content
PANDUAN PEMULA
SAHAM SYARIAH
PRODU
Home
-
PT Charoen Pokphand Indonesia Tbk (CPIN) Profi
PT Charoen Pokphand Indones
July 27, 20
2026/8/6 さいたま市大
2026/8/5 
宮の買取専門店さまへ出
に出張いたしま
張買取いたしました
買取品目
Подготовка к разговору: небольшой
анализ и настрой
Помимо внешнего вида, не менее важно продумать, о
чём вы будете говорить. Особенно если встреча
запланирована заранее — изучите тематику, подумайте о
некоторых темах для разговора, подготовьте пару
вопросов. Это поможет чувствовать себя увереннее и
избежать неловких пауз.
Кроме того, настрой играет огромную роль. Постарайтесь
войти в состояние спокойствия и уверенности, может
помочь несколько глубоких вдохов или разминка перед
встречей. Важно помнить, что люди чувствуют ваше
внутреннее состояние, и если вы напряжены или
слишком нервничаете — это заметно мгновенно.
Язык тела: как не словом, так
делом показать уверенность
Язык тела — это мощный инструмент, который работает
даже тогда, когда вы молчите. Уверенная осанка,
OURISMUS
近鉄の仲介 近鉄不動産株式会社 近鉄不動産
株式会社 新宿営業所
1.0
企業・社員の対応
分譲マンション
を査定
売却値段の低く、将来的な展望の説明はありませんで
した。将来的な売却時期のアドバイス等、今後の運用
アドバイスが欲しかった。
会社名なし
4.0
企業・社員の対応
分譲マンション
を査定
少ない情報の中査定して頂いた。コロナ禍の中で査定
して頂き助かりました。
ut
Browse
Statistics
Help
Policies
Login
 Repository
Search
────────
Directions:
Extract every line from the one containing "売却値段の低く、将来的な展望の説明はありませんで" to the end of the entries, including both of those lines, exactly as given and with nothing added.

Your solution:
売却値段の低く、将来的な展望の説明はありませんで
した。将来的な売却時期のアドバイス等、今後の運用
アドバイスが欲しかった。
会社名なし
4.0
企業・社員の対応
分譲マンション
を査定
少ない情報の中査定して頂いた。コロナ禍の中で査定
して頂き助かりました。
ut
Browse
Statistics
Help
Policies
Login
 Repository
Search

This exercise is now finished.